George Johnston was an acclaimed Australian author and journalist, best known for his semi-autobiographical novel "My Brother Jack." Born in 1912, he began his career in journalism before transitioning to fiction, capturing post-war Australian life with keen insight. Johnston's work often explored themes of identity and personal conflict. His literary achievements, alongside his wife Charmian Clift, left a significant impact on Australian literature before his passing in 1970.
I was there when my brother Jack died. I was there when he was born.
I've seen him in the grip of love and I've seen him in the grip of hate, and I've seen him in the grip of a dozen different passions.
I know how he must have felt. I've been through it all myself. I've been through all the expressions of love and hate and sorrow and joy that Jack knew, and I've been through them all at first hand.

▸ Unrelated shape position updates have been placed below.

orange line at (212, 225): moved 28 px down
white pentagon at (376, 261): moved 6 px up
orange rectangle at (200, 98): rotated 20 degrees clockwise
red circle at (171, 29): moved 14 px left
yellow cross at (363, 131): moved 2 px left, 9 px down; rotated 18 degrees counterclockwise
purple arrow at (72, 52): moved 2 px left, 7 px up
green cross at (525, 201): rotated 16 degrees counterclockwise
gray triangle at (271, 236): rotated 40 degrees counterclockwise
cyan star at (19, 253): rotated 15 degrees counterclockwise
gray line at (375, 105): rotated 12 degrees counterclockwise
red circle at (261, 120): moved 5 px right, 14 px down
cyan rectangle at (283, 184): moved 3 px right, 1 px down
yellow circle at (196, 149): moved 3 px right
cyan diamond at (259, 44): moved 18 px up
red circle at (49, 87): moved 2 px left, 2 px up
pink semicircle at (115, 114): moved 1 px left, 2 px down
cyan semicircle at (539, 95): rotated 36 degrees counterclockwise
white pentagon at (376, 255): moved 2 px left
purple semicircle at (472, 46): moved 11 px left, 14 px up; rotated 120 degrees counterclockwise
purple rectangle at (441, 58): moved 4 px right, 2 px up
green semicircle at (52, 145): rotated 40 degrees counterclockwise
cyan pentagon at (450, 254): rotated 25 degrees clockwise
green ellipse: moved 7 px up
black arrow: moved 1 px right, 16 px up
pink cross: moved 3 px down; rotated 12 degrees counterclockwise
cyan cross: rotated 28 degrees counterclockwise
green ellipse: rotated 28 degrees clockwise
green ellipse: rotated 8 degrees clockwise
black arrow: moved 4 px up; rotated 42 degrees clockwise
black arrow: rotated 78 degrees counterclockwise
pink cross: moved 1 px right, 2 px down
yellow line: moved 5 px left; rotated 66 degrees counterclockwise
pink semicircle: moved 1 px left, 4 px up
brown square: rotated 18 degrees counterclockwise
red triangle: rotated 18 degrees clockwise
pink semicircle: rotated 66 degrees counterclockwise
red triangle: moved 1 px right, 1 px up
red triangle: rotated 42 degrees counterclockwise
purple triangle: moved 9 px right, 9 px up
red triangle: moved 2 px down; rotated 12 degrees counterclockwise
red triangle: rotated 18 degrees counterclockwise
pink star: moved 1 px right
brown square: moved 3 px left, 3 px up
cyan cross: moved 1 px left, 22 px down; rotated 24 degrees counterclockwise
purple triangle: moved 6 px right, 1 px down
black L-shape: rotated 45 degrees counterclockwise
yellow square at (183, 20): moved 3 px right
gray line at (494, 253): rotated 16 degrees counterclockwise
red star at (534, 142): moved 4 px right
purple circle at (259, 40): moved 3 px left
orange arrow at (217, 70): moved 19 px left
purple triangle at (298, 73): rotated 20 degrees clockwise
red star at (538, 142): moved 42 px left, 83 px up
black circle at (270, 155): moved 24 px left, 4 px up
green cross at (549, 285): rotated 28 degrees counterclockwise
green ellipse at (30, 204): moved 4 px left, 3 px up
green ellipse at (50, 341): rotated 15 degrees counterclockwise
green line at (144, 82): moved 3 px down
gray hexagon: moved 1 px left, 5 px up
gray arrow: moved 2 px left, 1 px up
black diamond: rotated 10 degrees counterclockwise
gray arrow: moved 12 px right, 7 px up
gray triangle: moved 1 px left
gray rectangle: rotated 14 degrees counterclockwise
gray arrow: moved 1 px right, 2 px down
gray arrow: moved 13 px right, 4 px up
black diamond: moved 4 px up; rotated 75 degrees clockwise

He never was at peace until he died.
There were a lot of people in the house, and they were all talking at once. But I remember thinking that something had changed when Jack died.
I've always had a feeling that I was his father as well as his brother.
He was a very strange man, my brother Jack. He was born into the world to be a soldier.
He was a man of peace, and he never knew it.
I've had to live with the fact that I was born to be his brother.
He wanted to die as soon as he saw the world, and he wanted to live as soon as he saw it was his own.
He was a man who never knew what he wanted, and he got it.
I've never seen anyone who could change his mind as completely as Jack could, and as often.